We denote by $\langle x^n, F(x) \rangle$ the coefficient of $x^n$ in $F(x)$. We will also denote $f_n = \langle x^n, F(x) \rangle$ for brevity. First off, we note that $(1-2x-x^2+2x^3)F(x) = 5-x$ and so surely their coefficients must agree, that is, $\langle x^n, (1-2x-x^2+2x^3)F(x) \rangle = \langle x^n, 5-x \rangle$. The right-hand side is obviously zero if $n \geq 2$, so keeping this in mind, let us manipulate the equation a bit.

It should be fairly obvious that $\langle x^n, x^kF(x) \rangle = \langle x^{n-k}, F(x) \rangle$. Also, the operator $\langle \cdot, \cdot \rangle$ turns out to be linear in its second argument (this is also not difficult to show). So our previous equation suddenly becomes $\langle x^n, F(x) \rangle - 2 \langle x^n, xF(x) \rangle - \langle x^n, x^2F(x) \rangle + 2 \langle x^n, x^3F(x) \rangle = 0$ for all $n \geq 2$, but now we apply our previous remark; this gives $\langle x^n, F(x) \rangle - 2 \langle x^{n-1}, F(x) \rangle - \langle x^{n-2}, F(x) \rangle + 2 \langle x^{n-3}, F(x) \rangle = 0$ for all $n \geq 3$. Applying the definition of $f_n$ this gives the nice recurrence $f_n - 2f_{n-1} - f_{n-2} + 2f_{n-3} = 0$. This is called a homogeneous recurrence because the constant is zero.

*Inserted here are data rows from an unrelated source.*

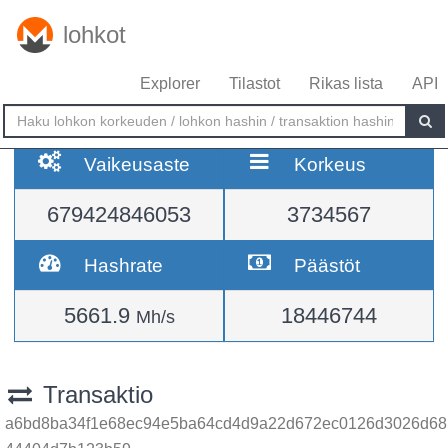
lohkot
Explorer
Tilastot
Rikas lista
API
Vaikeusaste
Korkeus
679424846053
3734567
Hashrate
Päästöt
5661.9
18446744
Mh/s
Transaktio
a6bd8ba34f1e68ec94e5ba64cd4d9a22d672ec0126d3026d68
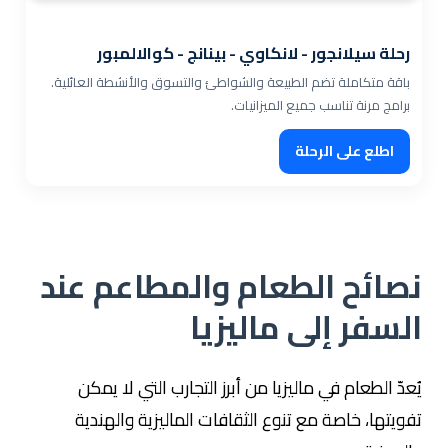
رحلة سيلانجور - لانكاوي - بينانج - كوالالمبور
باقة متكاملة تضم الطبيعة والشواطئ والتسوق والأنشطة العائلية.
برامج مرنة تناسب جميع الميزانيات.
اطلع على الرحلة
نصائح الطعام والمطاعم عند
السفر إلى ماليزيا
يُعدّ الطعام في ماليزيا من أبرز التجارب التي لا يمكن
تفويتها، خاصة مع تنوع الثقافات الماليزية والهندية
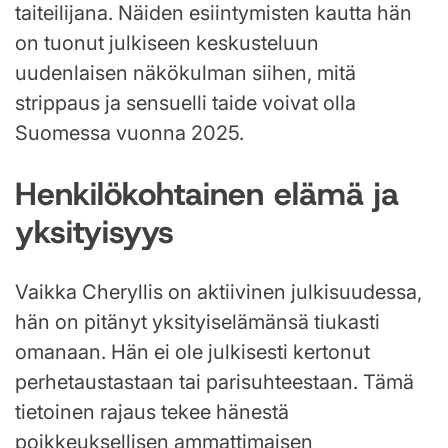
taiteilijana. Näiden esiintymisten kautta hän
on tuonut julkiseen keskusteluun
uudenlaisen näkökulman siihen, mitä
strippaus ja sensuelli taide voivat olla
Suomessa vuonna 2025.
Henkilökohtainen elämä ja
yksityisyys
Vaikka Cheryllis on aktiivinen julkisuudessa,
hän on pitänyt yksityiselämänsä tiukasti
omanaan. Hän ei ole julkisesti kertonut
perhetaustastaan tai parisuhteestaan. Tämä
tietoinen rajaus tekee hänestä
poikkeuksellisen ammattimaisen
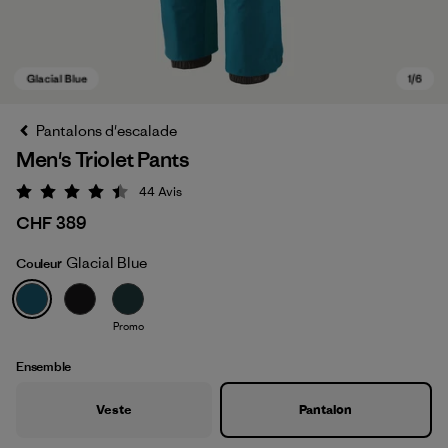
Pantalons d'escalade
Men's Triolet Pants
44
Avis
Évaluation: 4.4 / 5
CHF 389
Glacial Blue
Couleur
Glacial Blue
Promo
Ensemble
Veste
Pantalon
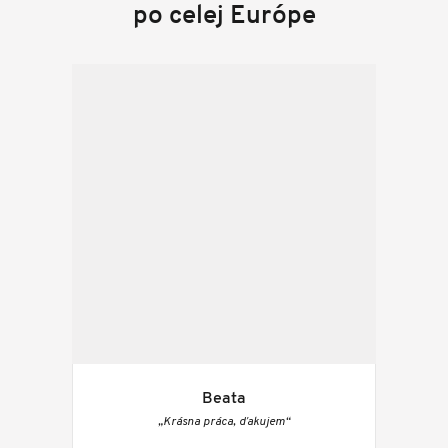
po celej Európe
Beata
„Krásna práca, ďakujem“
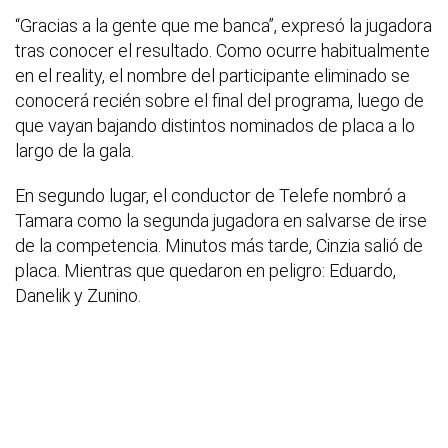
“Gracias a la gente que me banca”, expresó la jugadora
tras conocer el resultado. Como ocurre habitualmente
en el reality, el nombre del participante eliminado se
conocerá recién sobre el final del programa, luego de
que vayan bajando distintos nominados de placa a lo
largo de la gala.
En segundo lugar, el conductor de Telefe nombró a
Tamara como la segunda jugadora en salvarse de irse
de la competencia. Minutos más tarde, Cinzia salió de
placa. Mientras que quedaron en peligro: Eduardo,
Danelik y Zunino.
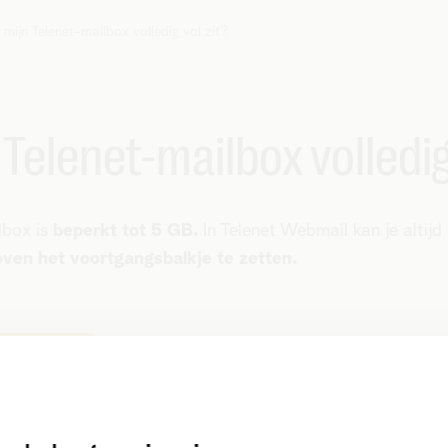
 mijn Telenet-mailbox volledig vol zit?
Telenet-mailbox volledig
lbox is
beperkt tot 5 GB.
In Telenet Webmail kan je altijd 
ven het voortgangsbalkje te zetten.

OK, but this doesn’t uniquely determine the function $F(x)$. We have a recurrence satisfied whenever $n \geq 3$, but what about when $n$ is 0, 1, or 2? We have to specify these alongside the recurrence in order to get rid of the ambiguity. First, we find $f_0 = 5$, by evaluating $F(0)$. As for the other two, they can be determined from the equation $\langle x^n, (1-2x-x^2+2x^3)F(x) \rangle = \langle x^n, 5-x \rangle$, by splitting it up as before (we obtain, for example, $f_1 - 2f_0 = -1$ and hence $f_1 = 9$).

General result: (it is a routine exercise to prove this)

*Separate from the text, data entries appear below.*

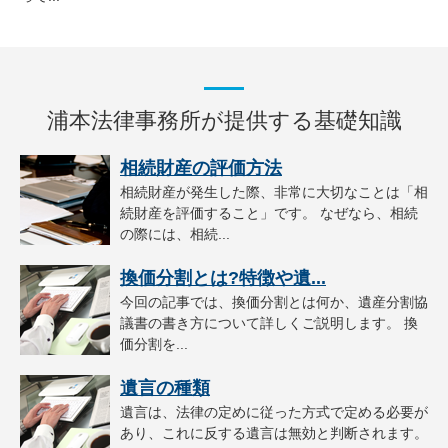
浦本法律事務所が提供する基礎知識
相続財産の評価方法
相続財産が発生した際、非常に大切なことは「相
続財産を評価すること」です。 なぜなら、相続
の際には、相続...
換価分割とは?特徴や遺...
今回の記事では、換価分割とは何か、遺産分割協
議書の書き方について詳しくご説明します。 換
価分割を...
遺言の種類
遺言は、法律の定めに従った方式で定める必要が
あり、これに反する遺言は無効と判断されます。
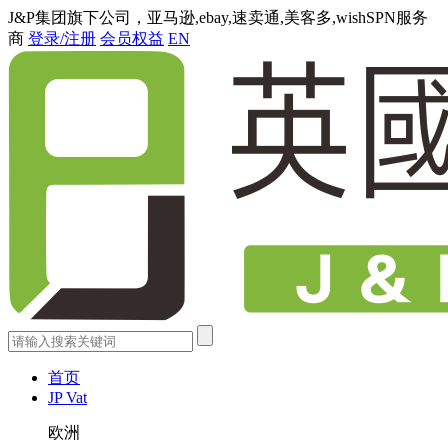
J&P集团旗下公司，亚马逊,ebay,速卖通,美客多,wishSPN服务
商
登录/注册
会员权益
EN
首页
JP Vat
欧洲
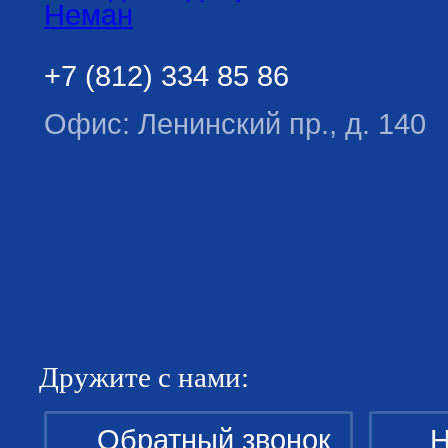
+7 (812) 334 85 86
Офис: Ленинский пр., д. 140
Дружите с нами:
Обратный звонок
Н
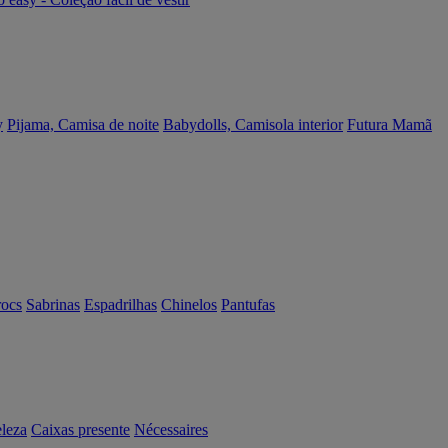
y
Pijama, Camisa de noite
Babydolls, Camisola interior
Futura Mamã
rocs
Sabrinas
Espadrilhas
Chinelos
Pantufas
eleza
Caixas presente
Nécessaires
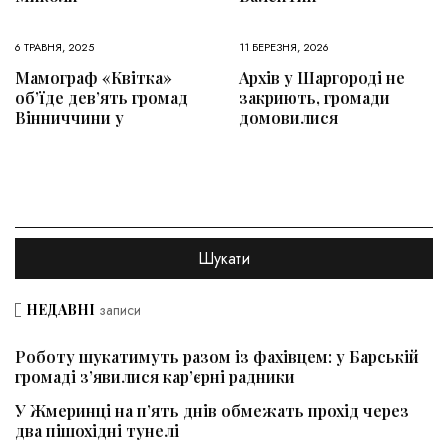
6 ТРАВНЯ, 2025
11 БЕРЕЗНЯ, 2026
Мамограф «Квітка»
Архів у Шаргороді не
об’їде дев’ять громад
закриють, громади
Вінниччини у
домовилися
НЕДАВНІ
записи
Роботу шукатимуть разом із фахівцем: у Барській
громаді з’явилися кар’єрні радники
У Жмеринці на п’ять днів обмежать прохід через
два пішохідні тунелі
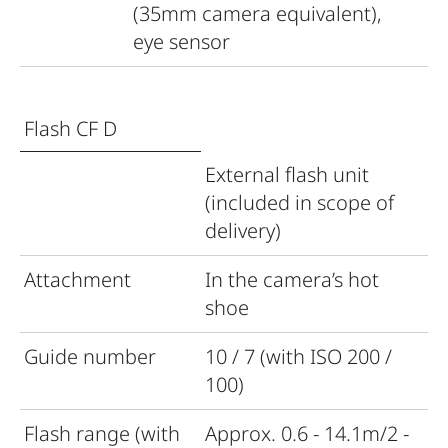
(35mm camera equivalent),
eye sensor
Flash CF D
External flash unit
(included in scope of
delivery)
Attachment
In the camera’s hot
shoe
Guide number
10 / 7 (with ISO 200 /
100)
Flash range (with
Approx. 0.6 - 14.1m/2 -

Let $(f_n)_{n \geq 0}$ and $(g_n)_{n \geq 0}$ be sequences with generating series $F(x)$ and $G(x)$ respectively, and suppose there exist constants $a_1, \ldots, a_k$ such that

$f_n + a_1f_{n-1} + \ldots + a_kf_{n-k} = g_n$ for all $n \geq k$.

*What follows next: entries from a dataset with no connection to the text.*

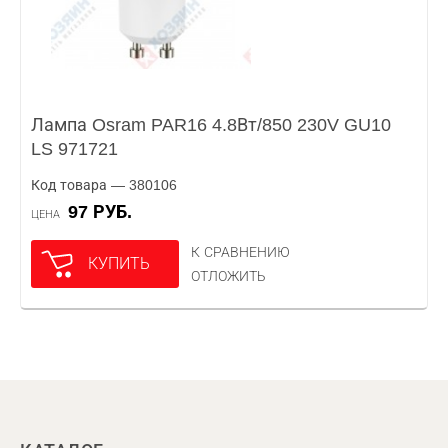
Лампа Osram PAR16 4.8Вт/850 230V GU10
LS 971721
Код товара — 380106
97 РУБ.
ЦЕНА
К СРАВНЕНИЮ
КУПИТЬ
ОТЛОЖИТЬ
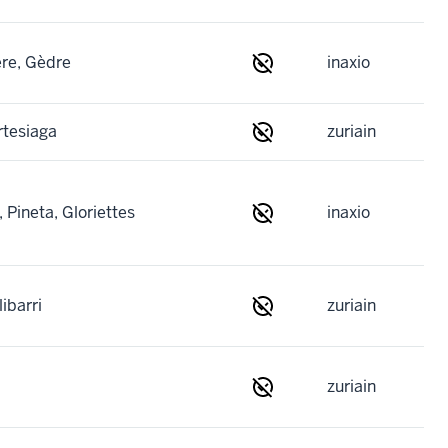
ère, Gèdre
inaxio
Artesiaga
zuriain
 Pineta, Gloriettes
inaxio
libarri
zuriain
zuriain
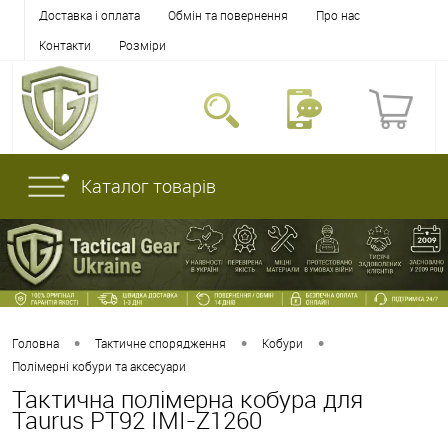
Доставка і оплата
Обмін та повернення
Про нас
Контакти
Розміри
Каталог товарів
•
•
•
Головна
Тактичне спорядження
Кобури
Полімерні кобури та аксесуари
Тактична полімерна кобура для
Taurus PT92 IMI-Z1260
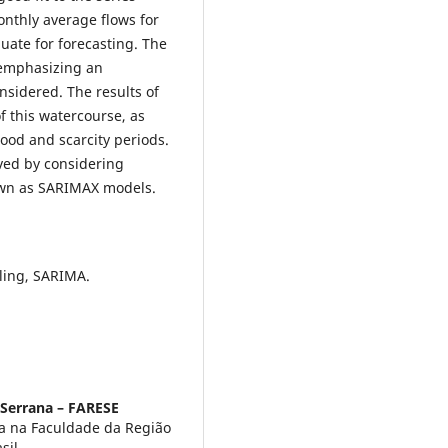
nthly average flows for
ate for forecasting. The
 emphasizing an
nsidered. The results of
 this watercourse, as
lood and scarcity periods.
ved by considering
nown as SARIMAX models.
ling, SARIMA.
 Serrana – FARESE
a na Faculdade da Região
sil.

Then there are polynomials $a(x)$ and $b(x)$ such that $a(x)$ is invertible as a power series and $a(x)F(x) = G(x) + b(x)$.

Information loss. As I said previously, we should note that in passing to the recurrence $f_n - 2f_{n-1} - f_{n-2} + 2f_{n-3} = 0$ we have lost information about the generating function, which can not be recovered unless we are supplied with initial conditions $f_0, f_1, f_2$. So suppose we are given $f_0, f_1, f_2$. We can try to reassemble it:

$\langle x^n, F(x) \rangle - 2 \langle x^{n-1}, F(x) \rangle - \langle x^{n-2}, F(x) \rangle + 2 \langle x^{n-3}, F(x) \rangle = 0$ for all $n \geq 3$

and hence

$\langle x^n, (1 - 2x - x^2 + 2x^3)F(x) \rangle = 0$ for all $n \geq 3$

Hmm. So obviously from this we can conclude that the right-hand side must have been a polynomial $p(x)$ of degree at most 2. Say $p(x) = a + bx + cx^2$. We get

$\langle x^n, (1-2x-x^2+2x^3)F(x) \rangle = \langle x^n, a+bx+cx^2 \rangle$ (for all $n$).

working with the equation some more and using common sense to guide us, we get

$f_0 = a$, $f_1 - 2f_0 = b$, etc. In this way, plugging back in the initial conditions, we can solve for the right-hand side, and hence reform the rational generating function $F(x)$.